Terminating a pregnancy in Utah is tough. Five years ago, a woman I know better than anyone else (yet somehow never well enough) went through the challenging and frustrating process of getting an abortion here. Although I can't find statutory explanation for this circumstance (and perhaps I'm forgetting the explanatory facts), she had to wait for several weeks after learning she was pregnant and had a very brief window of time during which she could submit to the procedure. The hassle was tremendous, but would have been much worse had she lived in any one of the 28 less fortunate Utah counties.

After getting an appointment, she had to take another day off work to go to the clinic two days before the planned abortion to receive the mandated "informed consent" (aka state-articulated you-are-killing-a-baby) lecture from an underenthused women's health worker complying with a law she despised, pick up the manipulative and expensive color glossy thirty-page printout with details of fetal development, and be given the state-produced try-to-convince-you-adoption-is-the-answer video. On the day of her termination, she thanked the doctor and nurses profusely for being willing to stand up for the rights of women. Given the difficulty she had in scraping together money to pay for the termination, she couldn't have afforded to go to a friendlier state as an alternative.

FOR ANYONE READING THIS WHO IS ANTI-CHOICE (a longshot, given the scant and known readership of this waste of my homework and sleeping time), would you be less upset about this abortion if you knew she was addicted to methamphetamine at the time?

This decision was wrenching for her. She had previously described herself as pro-choice. Yet she found the biological drive and the intensely positive feelings the pregnancy hormones induced may have clouded her judgment and affected her decision had she not been addicted to speed.
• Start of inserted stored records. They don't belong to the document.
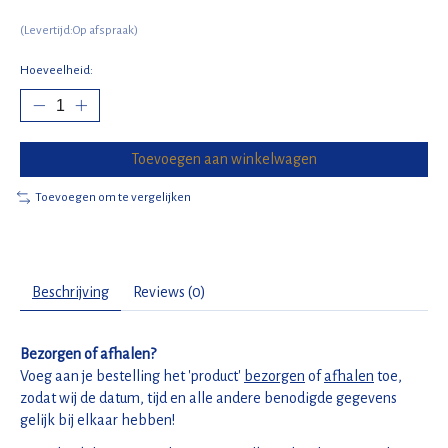
(Levertijd:Op afspraak)
Hoeveelheid:
Toevoegen aan winkelwagen
Toevoegen om te vergelijken
Beschrijving
Reviews (0)
Bezorgen of afhalen?
Voeg aan je bestelling het 'product'
bezorgen
of
afhalen
toe,
zodat wij de datum, tijd en alle andere benodigde gegevens
gelijk bij elkaar hebben!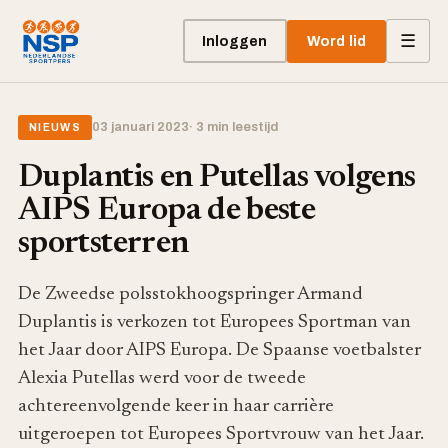
☰
Inloggen
Word lid
03 januari 2023
· 3 min leestijd
NIEUWS
Duplantis en Putellas volgens
AIPS Europa de beste
sportsterren
De Zweedse polsstokhoogspringer Armand
Duplantis is verkozen tot Europees Sportman van
het Jaar door AIPS Europa. De Spaanse voetbalster
Alexia Putellas werd voor de tweede
achtereenvolgende keer in haar carrière
uitgeroepen tot Europees Sportvrouw van het Jaar.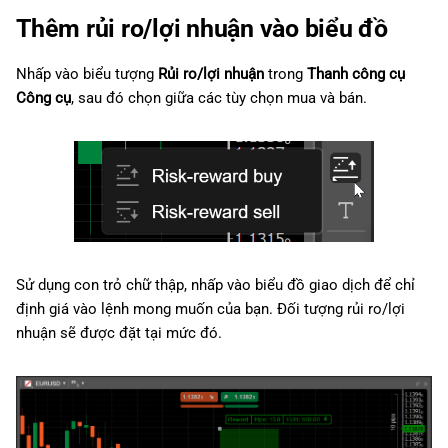
Thêm rủi ro/lợi nhuận vào biểu đồ
Nhấp vào biểu tượng
Rủi ro/lợi nhuận
trong
Thanh công cụ
Công cụ
, sau đó chọn giữa các tùy chọn mua và bán.
Sử dụng con trỏ chữ thập, nhấp vào biểu đồ giao dịch để chỉ
định giá vào lệnh mong muốn của bạn. Đối tượng rủi ro/lợi
nhuận sẽ được đặt tại mức đó.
She has often said that it was a blessing that her Unintended Pregnancy Lesson and her Drug Addiction Lesson coincided. Otherwise, she may have given birth and not experienced the Getting an Abortion in Utah Lesson. [Another day maybe I'll post the story of a close friend whose Drug Addiction, Abortion Attempt, and Unsuccessful Open Adoption Lessons converged.]

The irony? At the time of these intersecting lessons, her state-employee health insurance wouldn't pay for oral contraceptives. But two weeks after the bleeding stopped and her reproductive system started to re-boot, she received a check from her insurance companying covering 80% of her $380 abortion.
. . .

Is it just coincidence that those who criminalize abortion are overwhelming fat white men?

Rep. Roger Hunt, a sponsor of the [South Dakota]
bill, said momentum is building for a change in national policy on abortion.